REPUBLIKA.CO.ID, JAKARTA -- Gugatan pelegalan nikah beda agama yang dilayangkan tiga alumni Fakultas Hukum Universitas Indonesia kepada Mahkaman Konstitusi (MK) dinilai akan mengancam kesehatan pendidikan di keluarga. Terlebih jika gugatan itu dikabulkan, akan terjadi kebingungan terhadap anak hasil hubungan pernikahan beda agama.
“Jelas nantinya akan ada kebingungan dari segi akidah anak hasil hubungan pernikahan beda agama itu,” kata Kepala Pusat Penelitian dan Pengembangan Pendidikan Agama dan Keagamaan Kementerian Agama Abd. Rahman Mas'ud kepada ROL pada Jumat (5/9).
Padahal, kata dia, akidah bagi setiap manusia sangat penting untuk dipupuk sejak dini, karena akidah merupakan pangkal dari pendidikan agama selanjutnya. Jika sejak awal ia melihat orangtuanya yang berbeda keyakinan, maka ke depannya ia pun akan mengalami kesulitan dalam memilih keyakinan.

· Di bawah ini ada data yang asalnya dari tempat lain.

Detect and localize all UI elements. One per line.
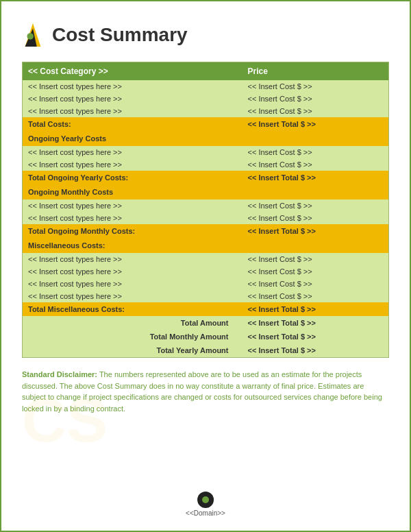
cost-price-1: << Insert Cost $ >>	[242, 80, 389, 93]
yearly-price-1: << Insert Cost $ >>	[242, 146, 389, 158]
total-yearly-label: Total Ongoing Yearly Costs:	[23, 171, 242, 184]
cost-category-1: << Insert cost types here >>	[23, 80, 242, 93]
total-costs-row: Total Costs: << Insert Total $ >>	[23, 117, 389, 131]
total-yearly-value: << Insert Total $ >>	[242, 171, 389, 184]
monthly-category-1: << Insert cost types here >>	[23, 200, 242, 212]
summary-total-monthly-label: Total Monthly Amount	[23, 330, 242, 343]
total-costs-label: Total Costs:	[23, 117, 242, 131]
yearly-category-1: << Insert cost types here >>	[23, 146, 242, 158]
ongoing-monthly-section-header: Ongoing Monthly Costs	[23, 184, 389, 200]
summary-total-yearly-row: Total Yearly Amount << Insert Total $ >>	[23, 343, 389, 358]
total-misc-value: << Insert Total $ >>	[242, 302, 389, 316]
table-row: << Insert cost types here >> << Insert C…	[23, 278, 389, 290]
table-row: << Insert cost types here >> << Insert C…	[23, 146, 389, 158]
summary-total-amount-value: << Insert Total $ >>	[242, 316, 389, 330]
cost-price-2: << Insert Cost $ >>	[242, 93, 389, 105]
svg-point-2	[27, 33, 34, 40]
total-monthly-label: Total Ongoing Monthly Costs:	[23, 224, 242, 238]
monthly-price-1: << Insert Cost $ >>	[242, 200, 389, 212]
total-monthly-value: << Insert Total $ >>	[242, 224, 389, 238]
summary-total-yearly-label: Total Yearly Amount	[23, 343, 242, 358]
misc-section-header: Miscellaneous Costs:	[23, 238, 389, 253]
total-misc-row: Total Miscellaneous Costs: << Insert Tot…	[23, 302, 389, 316]
misc-price-3: << Insert Cost $ >>	[242, 278, 389, 290]
cost-category-2: << Insert cost types here >>	[23, 93, 242, 105]
table-row: << Insert cost types here >> << Insert C…	[23, 200, 389, 212]
table-row: << Insert cost types here >> << Insert C…	[23, 93, 389, 105]
table-row: << Insert cost types here >> << Insert C…	[23, 212, 389, 224]
summary-total-monthly-row: Total Monthly Amount << Insert Total $ >…	[23, 330, 389, 343]
header-price: Price	[242, 62, 389, 81]
misc-price-2: << Insert Cost $ >>	[242, 265, 389, 278]
footer: <<Domain>>	[186, 492, 225, 517]
total-monthly-row: Total Ongoing Monthly Costs: << Insert T…	[23, 224, 389, 238]
domain-circle-inner	[202, 496, 209, 503]
cost-price-3: << Insert Cost $ >>	[242, 105, 389, 117]
monthly-category-2: << Insert cost types here >>	[23, 212, 242, 224]
table-row: << Insert cost types here >> << Insert C…	[23, 290, 389, 302]
table-row: << Insert cost types here >> << Insert C…	[23, 158, 389, 171]
misc-category-2: << Insert cost types here >>	[23, 265, 242, 278]
total-costs-value: << Insert Total $ >>	[242, 117, 389, 131]
total-yearly-row: Total Ongoing Yearly Costs: << Insert To…	[23, 171, 389, 184]
yearly-category-2: << Insert cost types here >>	[23, 158, 242, 171]
misc-category-1: << Insert cost types here >>	[23, 253, 242, 265]
misc-category-4: << Insert cost types here >>	[23, 290, 242, 302]
misc-price-4: << Insert Cost $ >>	[242, 290, 389, 302]
table-row: << Insert cost types here >> << Insert C…	[23, 105, 389, 117]
header-category: << Cost Category >>	[23, 62, 242, 81]
header: Cost Summary	[22, 15, 389, 48]
summary-total-monthly-value: << Insert Total $ >>	[242, 330, 389, 343]
ongoing-monthly-label: Ongoing Monthly Costs	[23, 184, 389, 200]
domain-logo	[197, 492, 214, 508]
cost-category-3: << Insert cost types here >>	[23, 105, 242, 117]
misc-category-3: << Insert cost types here >>	[23, 278, 242, 290]
disclaimer-label: Standard Disclaimer:	[22, 370, 97, 378]
total-misc-label: Total Miscellaneous Costs:	[23, 302, 242, 316]
ongoing-yearly-section-header: Ongoing Yearly Costs	[23, 131, 389, 146]
yearly-price-2: << Insert Cost $ >>	[242, 158, 389, 171]
summary-total-yearly-value: << Insert Total $ >>	[242, 343, 389, 358]
logo-icon	[22, 22, 44, 48]
table-row: << Insert cost types here >> << Insert C…	[23, 253, 389, 265]
table-row: << Insert cost types here >> << Insert C…	[23, 80, 389, 93]
page: Cost Summary << Cost Category >> Price <…	[0, 0, 411, 532]
page-title: Cost Summary	[52, 24, 188, 46]
misc-price-1: << Insert Cost $ >>	[242, 253, 389, 265]
table-row: << Insert cost types here >> << Insert C…	[23, 265, 389, 278]
cost-table: << Cost Category >> Price << Insert cost…	[22, 62, 389, 358]
table-header-row: << Cost Category >> Price	[23, 62, 389, 81]
summary-total-amount-label: Total Amount	[23, 316, 242, 330]
domain-text: <<Domain>>	[186, 509, 225, 517]
misc-label: Miscellaneous Costs:	[23, 238, 389, 253]
ongoing-yearly-label: Ongoing Yearly Costs	[23, 131, 389, 146]
disclaimer: Standard Disclaimer: The numbers represe…	[22, 369, 389, 414]
monthly-price-2: << Insert Cost $ >>	[242, 212, 389, 224]
summary-total-amount-row: Total Amount << Insert Total $ >>	[23, 316, 389, 330]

Jika gugatan tersebut diterima, ia yakin keputusan tersebut akan mendatangkan lebih banyak kerugian dari pada kemanfaatannya.
Sebelumnya, Menteri Agama Lukman Hakim Saifuddin yakin para hakim Mahkamah Konstitusi (MK) tidak akan mengabulkan gugatan Anbar Jayadi, yang meminta agar perkawinan beda agama disahkan negara. Alasannya, para hakim MK sangat memahami nilai-nilai yang dianut oleh bangsa ini, sehingga mereka tidak akan mengeluarkan putusan yang bisa membawa dampak lanjutan yang besar.
Meskipun Indonesia bukanlah negara agama, lanjut dia, masyarakat Indonesia memegang nilai-nilai agama dengan kukuh. "Itulah membuat UU Perkawinan kita mensyaratkan bahwa perkawinan itu harus dilandasi dengan nilai-nilai agama," kata Lukman.